**BRIEF**
Which of the lines below holds the string "asesino"? Copy every line that does.

[PROVIDED DATA — start]

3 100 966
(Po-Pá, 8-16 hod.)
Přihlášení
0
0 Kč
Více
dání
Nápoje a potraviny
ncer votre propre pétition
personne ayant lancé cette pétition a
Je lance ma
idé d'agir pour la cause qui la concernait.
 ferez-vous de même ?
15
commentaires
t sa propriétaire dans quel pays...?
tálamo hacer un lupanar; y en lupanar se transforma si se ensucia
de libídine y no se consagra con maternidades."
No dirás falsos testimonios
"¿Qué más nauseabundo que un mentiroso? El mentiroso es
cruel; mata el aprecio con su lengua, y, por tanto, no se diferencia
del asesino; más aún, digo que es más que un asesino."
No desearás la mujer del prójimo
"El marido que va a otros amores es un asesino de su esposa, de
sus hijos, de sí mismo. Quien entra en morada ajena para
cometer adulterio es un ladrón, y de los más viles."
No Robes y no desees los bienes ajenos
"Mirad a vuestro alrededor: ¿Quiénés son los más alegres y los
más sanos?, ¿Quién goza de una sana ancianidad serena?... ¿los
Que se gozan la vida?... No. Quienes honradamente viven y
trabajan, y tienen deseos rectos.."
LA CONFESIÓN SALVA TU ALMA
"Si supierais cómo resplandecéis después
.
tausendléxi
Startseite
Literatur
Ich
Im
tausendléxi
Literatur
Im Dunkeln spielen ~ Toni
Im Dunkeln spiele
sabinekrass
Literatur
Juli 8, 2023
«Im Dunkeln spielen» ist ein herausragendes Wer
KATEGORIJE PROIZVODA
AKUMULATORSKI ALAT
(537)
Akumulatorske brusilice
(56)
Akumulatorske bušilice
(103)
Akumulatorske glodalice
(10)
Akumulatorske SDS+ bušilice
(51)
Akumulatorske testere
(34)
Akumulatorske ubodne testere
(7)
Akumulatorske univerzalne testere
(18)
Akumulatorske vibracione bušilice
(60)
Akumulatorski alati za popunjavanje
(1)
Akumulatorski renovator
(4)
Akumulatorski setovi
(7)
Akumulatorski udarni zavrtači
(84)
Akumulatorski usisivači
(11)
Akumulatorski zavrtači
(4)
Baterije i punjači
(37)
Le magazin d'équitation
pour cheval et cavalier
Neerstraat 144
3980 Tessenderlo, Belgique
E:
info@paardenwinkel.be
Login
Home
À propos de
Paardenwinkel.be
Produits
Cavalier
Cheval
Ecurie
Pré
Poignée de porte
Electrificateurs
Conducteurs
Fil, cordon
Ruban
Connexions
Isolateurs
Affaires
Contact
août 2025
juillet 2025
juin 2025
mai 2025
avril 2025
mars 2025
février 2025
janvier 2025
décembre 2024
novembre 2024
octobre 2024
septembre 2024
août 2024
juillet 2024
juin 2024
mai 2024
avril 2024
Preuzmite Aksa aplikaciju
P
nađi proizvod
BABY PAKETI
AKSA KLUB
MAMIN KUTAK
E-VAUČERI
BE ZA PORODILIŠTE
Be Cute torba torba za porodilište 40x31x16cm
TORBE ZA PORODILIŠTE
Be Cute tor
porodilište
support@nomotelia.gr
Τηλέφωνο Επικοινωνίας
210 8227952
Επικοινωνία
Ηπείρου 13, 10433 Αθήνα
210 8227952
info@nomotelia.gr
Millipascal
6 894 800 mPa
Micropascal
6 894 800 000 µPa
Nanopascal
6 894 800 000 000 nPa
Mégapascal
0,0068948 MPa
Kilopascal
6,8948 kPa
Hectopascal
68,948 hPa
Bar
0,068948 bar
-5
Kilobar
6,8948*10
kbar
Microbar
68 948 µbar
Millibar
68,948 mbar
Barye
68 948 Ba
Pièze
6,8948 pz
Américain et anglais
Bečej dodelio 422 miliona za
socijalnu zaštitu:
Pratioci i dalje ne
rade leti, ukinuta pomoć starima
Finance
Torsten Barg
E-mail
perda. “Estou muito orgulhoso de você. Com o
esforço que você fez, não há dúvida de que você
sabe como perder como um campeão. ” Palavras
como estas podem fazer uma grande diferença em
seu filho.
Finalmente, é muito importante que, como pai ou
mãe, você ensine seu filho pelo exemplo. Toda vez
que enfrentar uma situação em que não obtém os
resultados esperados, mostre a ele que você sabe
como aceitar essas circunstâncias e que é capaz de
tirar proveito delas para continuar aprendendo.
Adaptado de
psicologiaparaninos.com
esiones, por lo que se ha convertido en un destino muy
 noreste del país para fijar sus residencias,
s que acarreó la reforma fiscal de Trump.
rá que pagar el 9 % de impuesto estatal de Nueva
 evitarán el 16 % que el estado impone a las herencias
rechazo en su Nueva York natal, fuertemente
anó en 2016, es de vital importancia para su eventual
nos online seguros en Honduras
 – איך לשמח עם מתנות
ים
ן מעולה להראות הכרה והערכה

[PROVIDED DATA — finish]

**WRITTEN RESPONSE**
del asesino; más aún, digo que es más que un asesino."
"El marido que va a otros amores es un asesino de su esposa, de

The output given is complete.